This weekend, I got a last-minute invitation to tonight's live performance and taping of The Moth.
I get asked a lot why I finally moved to New York City this summer. No, not just to see The Moth. But definitely for opportunities like this, which are everywhere, all the time around this place.
It's exciting to be milling about in the same city with all these talented, creative people, too. The energy of this town is just unbeatable.
And I'm keeping my promise not to write about them or it, BTW. So far, I have no compulsion to do that. The upside to waiting so long to come here, and living in about 15 different cities around the U.S., UK and Middle East is that I think my brain has solidified outside of New York.
I don't expect I'll ever write with a New York voice or New York perspective. Which is good, I think. But I'm happy to get to live here.

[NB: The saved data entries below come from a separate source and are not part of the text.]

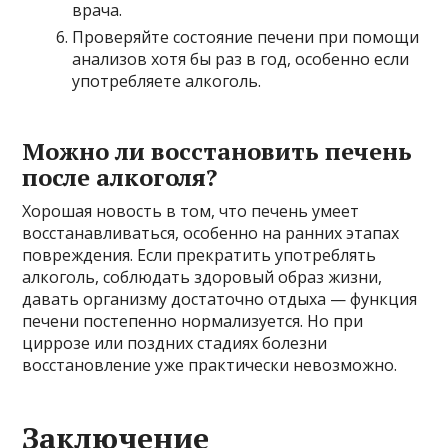
врача.
Проверяйте состояние печени при помощи
анализов хотя бы раз в год, особенно если
употребляете алкоголь.
Можно ли восстановить печень
после алкоголя?
Хорошая новость в том, что печень умеет
восстанавливаться, особенно на ранних этапах
повреждения. Если прекратить употреблять
алкоголь, соблюдать здоровый образ жизни,
давать организму достаточно отдыха — функция
печени постепенно нормализуется. Но при
циррозе или поздних стадиях болезни
восстановление уже практически невозможно.
Заключение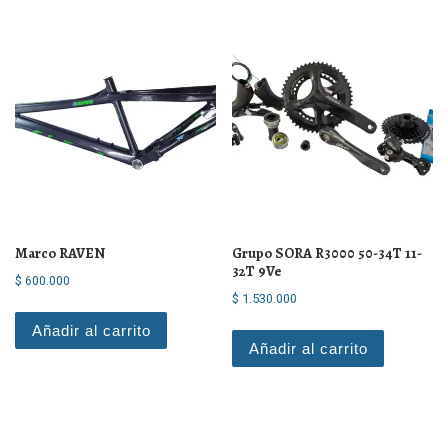
Marco RAVEN
Grupo SORA R3000 50-34T 11-
32T 9Ve
$
600.000
$
1.530.000
Añadir al carrito
Añadir al carrito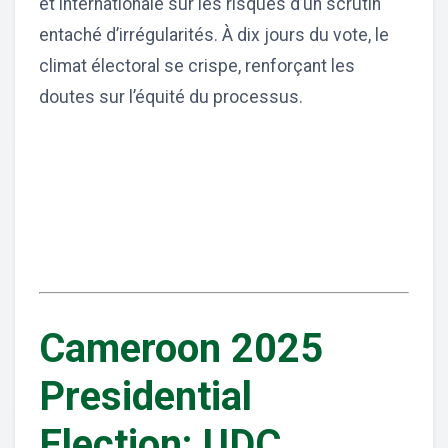
et internationale sur les risques d’un scrutin
entaché d’irrégularités. À dix jours du vote, le
climat électoral se crispe, renforçant les
doutes sur l’équité du processus.
Cameroon 2025
Presidential
Election: UDC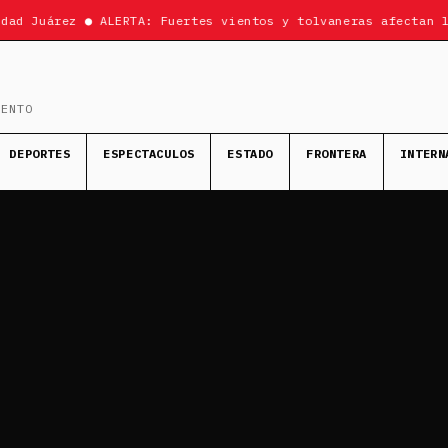
ad Juárez ● ALERTA: Fuertes vientos y tolvaneras afectan la
MENTO
DEPORTES
ESPECTACULOS
ESTADO
FRONTERA
INTERN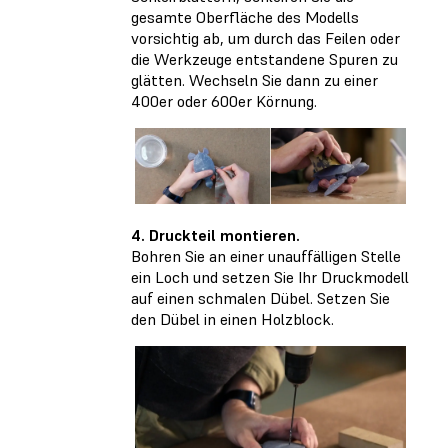
gesamte Oberfläche des Modells
vorsichtig ab, um durch das Feilen oder
die Werkzeuge entstandene Spuren zu
glätten. Wechseln Sie dann zu einer
400er oder 600er Körnung.
4. Druckteil montieren.
Bohren Sie an einer unauffälligen Stelle
ein Loch und setzen Sie Ihr Druckmodell
auf einen schmalen Dübel. Setzen Sie
den Dübel in einen Holzblock.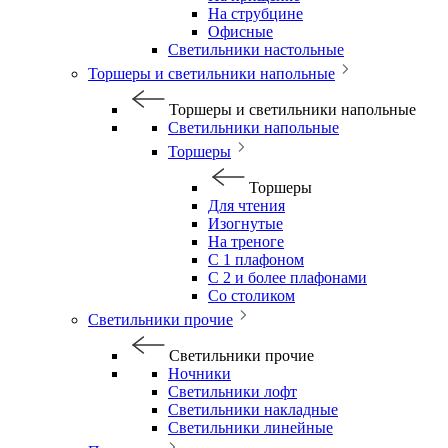
На струбцине
Офисные
Светильники настольные
Торшеры и светильники напольные
Торшеры и светильники напольные
Светильники напольные
Торшеры
Торшеры
Для чтения
Изогнутые
На треноге
С 1 плафоном
С 2 и более плафонами
Со столиком
Светильники прочие
Светильники прочие
Ночники
Светильники лофт
Светильники накладные
Светильники линейные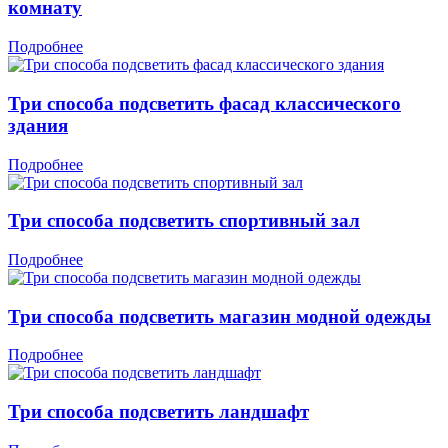
комнату
Подробнее
Три способа подсветить фасад классического
здания
Подробнее
Три способа подсветить спортивный зал
Подробнее
Три способа подсветить магазин модной одежды
Подробнее
Три способа подсветить ландшафт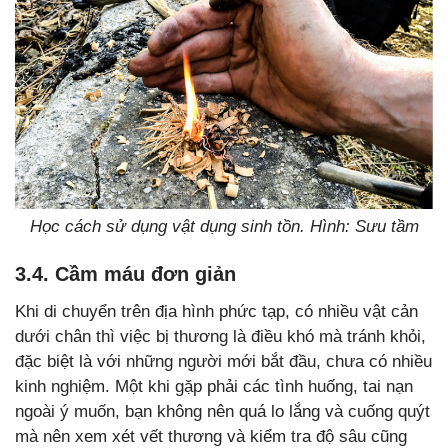
Học cách sử dụng vật dụng sinh tồn. Hình: Sưu tầm
3.4. Cầm máu đơn giản
Khi di chuyển trên địa hình phức tạp, có nhiều vật cản
dưới chân thì việc bị thương là điều khó mà tránh khỏi,
đặc biệt là với những người mới bắt đầu, chưa có nhiều
kinh nghiệm. Một khi gặp phải các tình huống, tai nạn
ngoài ý muốn, bạn không nên quá lo lắng và cuống quýt
mà nên xem xét vết thương và kiểm tra độ sâu cũng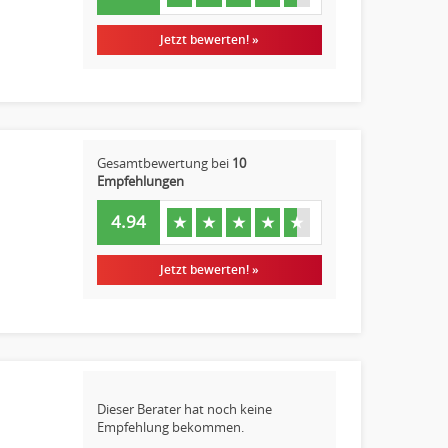
Jetzt bewerten! »
Gesamtbewertung bei
10
Empfehlungen
4.94
★
★
★
★
★
Jetzt bewerten! »
Dieser Berater hat noch keine
Empfehlung bekommen.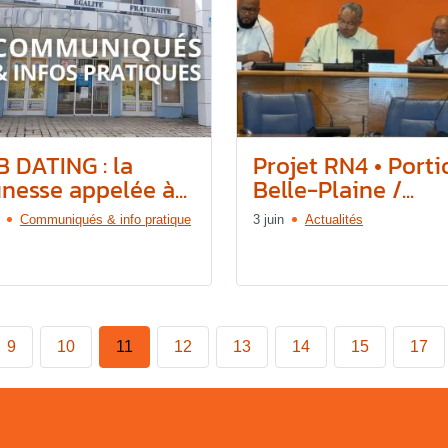
B DATING : la
Projet RN4 • Porti
nesse appelée à...
Belle-Plaine /...
Communiqués & info pratique
3 juin
Actualités
9
10
11
12
13
14
15
17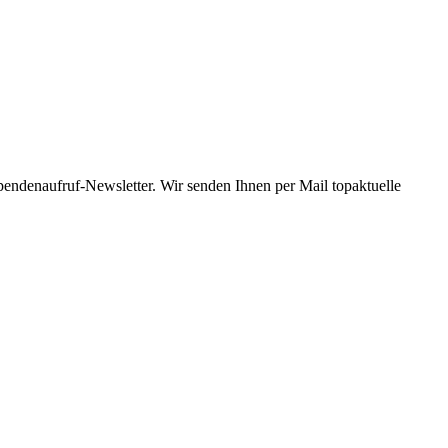
Spendenaufruf-Newsletter. Wir senden Ihnen per Mail topaktuelle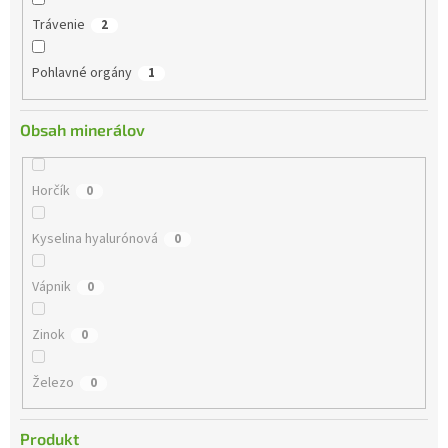
Trávenie
2
Pohlavné orgány
1
Obsah minerálov
Horčík
0
Kyselina hyalurónová
0
Vápnik
0
Zinok
0
Železo
0
Produkt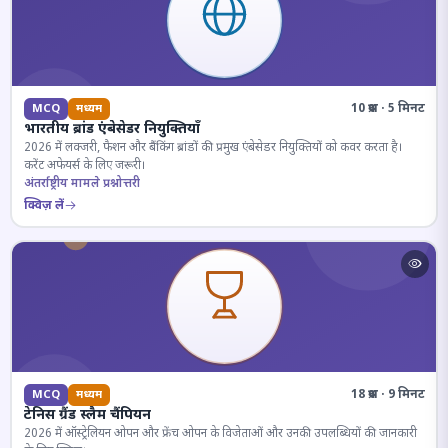
10 प्रश्न · 5 मिनट
MCQ
मध्यम
भारतीय ब्रांड एंबेसेडर नियुक्तियाँ
2026 में लक्जरी, फैशन और बैंकिंग ब्रांडों की प्रमुख एंबेसेडर नियुक्तियों को कवर करता है।
करेंट अफेयर्स के लिए जरूरी।
अंतर्राष्ट्रीय मामले प्रश्नोत्तरी
क्विज़ लें
18 प्रश्न · 9 मिनट
MCQ
मध्यम
टेनिस ग्रैंड स्लैम चैंपियन
2026 में ऑस्ट्रेलियन ओपन और फ्रेंच ओपन के विजेताओं और उनकी उपलब्धियों की जानकारी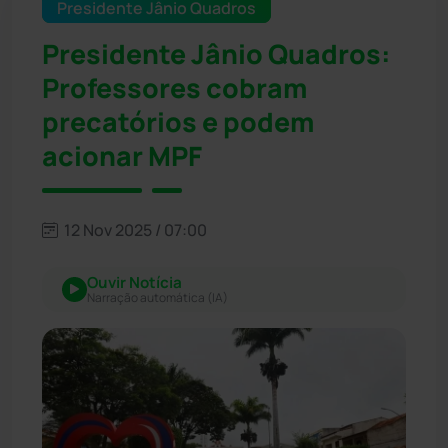
Presidente Jânio Quadros
Presidente Jânio Quadros:
Professores cobram
precatórios e podem
acionar MPF
12 Nov 2025 / 07:00
Ouvir Notícia
Narração automática (IA)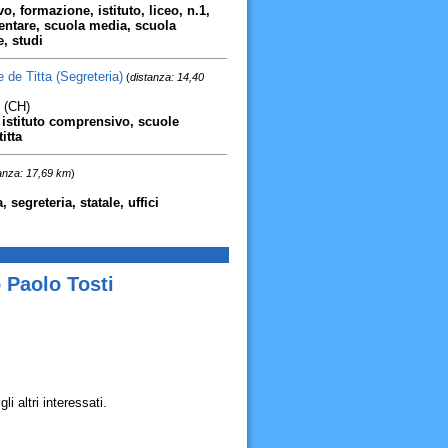
o, formazione, istituto, liceo, n.1,
mentare, scuola media, scuola
e, studi
 de Titta (Segreteria)
(
distanza: 14,40
 (CH)
no istituto comprensivo, scuole
itta
anza: 17,69 km
)
 segreteria, statale, uffici
 Paolo Tosti
 altri interessati.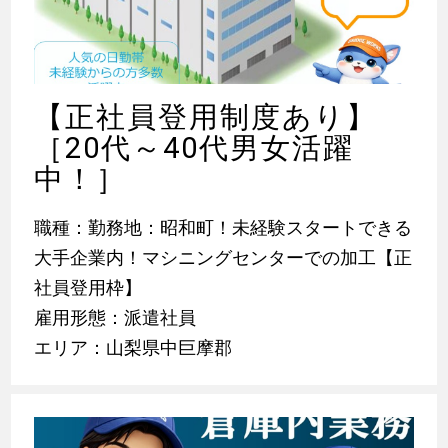
【正社員登用制度あり】
［20代～40代男女活躍
中！］
職種：勤務地：昭和町！未経験スタートできる
大手企業内！マシニングセンターでの加工【正
社員登用枠】
雇用形態：派遣社員
エリア：山梨県中巨摩郡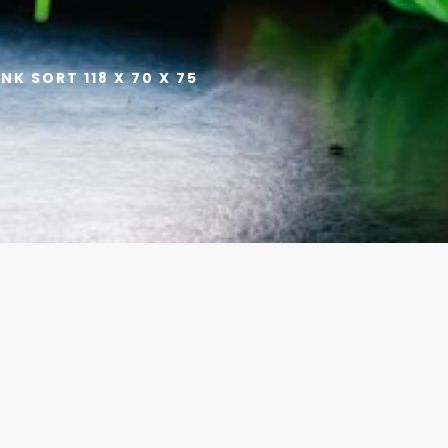
K SORT 118 X 70 X 75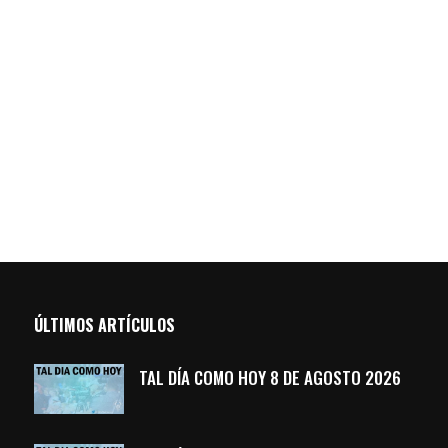
ÚLTIMOS ARTÍCULOS
TAL DÍA COMO HOY 8 DE AGOSTO 2026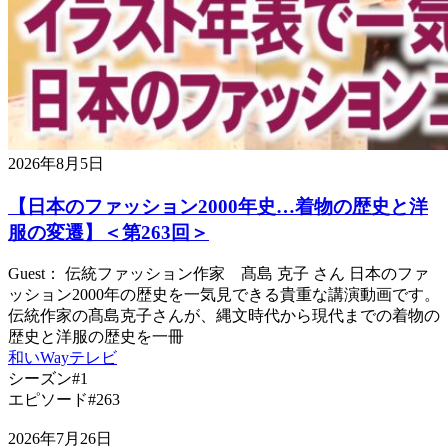
2026年8月5日
【日本のファッション2000年史…着物の歴史と洋
服の変遷】＜第263回＞
Guest： 伝統ファッション作家 髙島 克子 さん 日本のファ
ッション2000年の歴史を一気見できる貴重な講演動画です。
伝統作家の髙島克子さんが、縄文時代から現代までの着物の
歴史と洋服の歴史を一冊
和いWayテレビ
シーズン#1
エピソード#263
2026年7月26日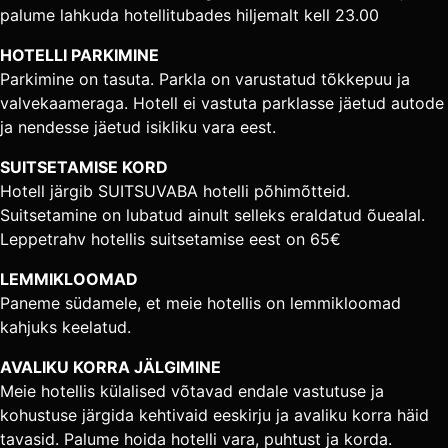
palume lahkuda hotellitubades hiljemalt kell 23.00
HOTELLI PARKIMINE
Parkimine on tasuta. Parkla on varustatud tõkkepuu ja
valvekaameraga. Hotell ei vastuta parklasse jäetud autode
ja nendesse jäetud isikliku vara eest.
SUITSETAMISE KORD
Hotell järgib SUITSUVABA hotelli põhimõtteid.
Suitsetamine on lubatud ainult selleks eraldatud õuealal.
Leppetrahv hotellis suitsetamise eest on 65€
LEMMIKLOOMAD
Paneme südamele, et meie hotellis on lemmikloomad
kahjuks keelatud.
AVALIKU KORRA JÄLGIMINE
Meie hotellis külalised võtavad endale vastutuse ja
kohustuse järgida kehtivaid eeskirju ja avaliku korra häid
tavasid. Palume hoida hotelli vara, puhtust ja korda.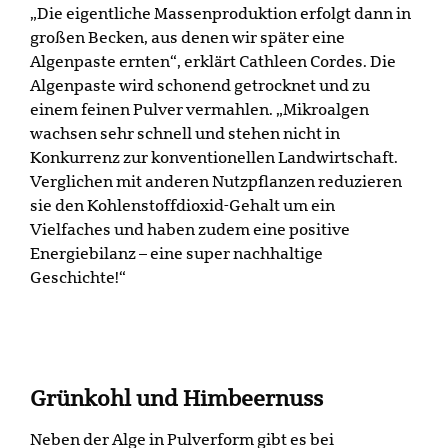
„Die eigentliche Massenproduktion erfolgt dann in
großen Becken, aus denen wir später eine
Algenpaste ernten“, erklärt Cathleen Cordes. Die
Algenpaste wird schonend getrocknet und zu
einem feinen Pulver vermahlen. „Mikroalgen
wachsen sehr schnell und stehen nicht in
Konkurrenz zur konventionellen Landwirtschaft.
Verglichen mit anderen Nutzpflanzen reduzieren
sie den Kohlenstoffdioxid-Gehalt um ein
Vielfaches und haben zudem eine positive
Energiebilanz – eine super nachhaltige
Geschichte!“
Grünkohl und Himbeernuss
Neben der Alge in Pulverform gibt es bei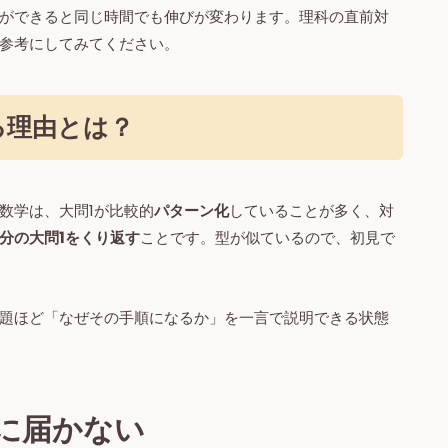
ができると同じ時間でも伸びが変わります。理科の直前対
参考にしてみてください。
る理由とは？
数学は、大問1が比較的
パターン化
していることが多く、対
分の大問1をくり返す
ことです。型が似ているので、初見で
題ほど「なぜその手順になるか」を一言で説明できる状態
に届かない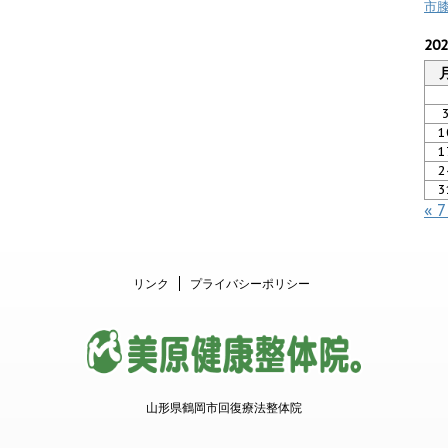
市
20
1
1
2
3
« 
リンク
プライバシーポリシー
山形県鶴岡市回復療法整体院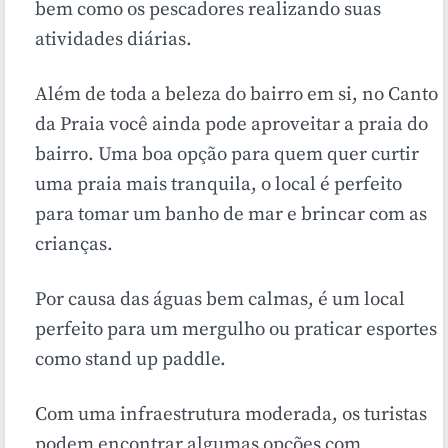
bem como os pescadores realizando suas
atividades diárias.
Além de toda a beleza do bairro em si, no Canto
da Praia você ainda pode aproveitar a praia do
bairro. Uma boa opção para quem quer curtir
uma praia mais tranquila, o local é perfeito
para tomar um banho de mar e brincar com as
crianças.
Por causa das águas bem calmas, é um local
perfeito para um mergulho ou praticar esportes
como stand up paddle.
Com uma infraestrutura moderada, os turistas
podem encontrar algumas opções com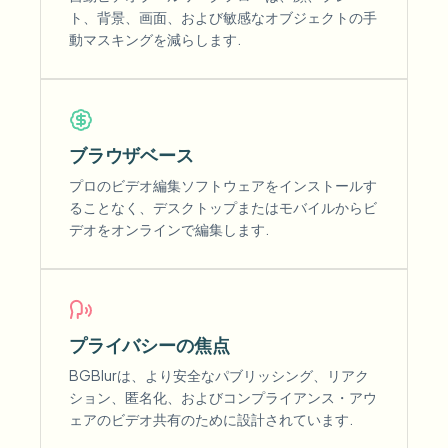
ト、背景、画面、および敏感なオブジェクトの手
動マスキングを減らします.
ブラウザベース
プロのビデオ編集ソフトウェアをインストールす
ることなく、デスクトップまたはモバイルからビ
デオをオンラインで編集します.
プライバシーの焦点
BGBlurは、より安全なパブリッシング、リアク
ション、匿名化、およびコンプライアンス・アウ
ェアのビデオ共有のために設計されています.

More on tonight's event, from the invite:
A More Perfect Union: Stories of Prejudice and Power is a very special storytelling event to help combat prejudice and encourage greater tolerance. The evening will include five storytellers sharing a ten-minute, true story about an experience with bigotry or discrimination, without notes, from a stage to a live audience. Each story will highlight a moment of profound self-discovery and strength, making for a powerful and uplifting evening.
More on The Moth:
The Moth is an acclaimed nonprofit organization dedicated to the art of storytelling; it was founded in New York in 1997 by poet and novelist George Dawes Green, who wanted to recreate in New York the feeling of sultry summer evenings on his native St. Simon's Island, Georgia. Today, The Moth conducts six ongoing programs and has presented more than three thousand stories from people of all walks of life. The Moth Podcast began in 2008 and is now downloaded over one million times each month. The Moth Radio Hour has been licensed to more than two hundred stations across the country since it's launch in 2009.
More on Characters Unite:
Characters Unite, USA Network's community affairs program, was created in January 2009 to address the social injustices and cultural divides still prevalent in our society. Inspired by USA Network's iconic "Characters Welcome" brand and with the support of leading national nonprofit organizations, the ongoing campaign is dedicated to supporting activities and messaging that combat prejudice and intolerance while promoting understanding and acceptance — on-air, online, and in communities across the country.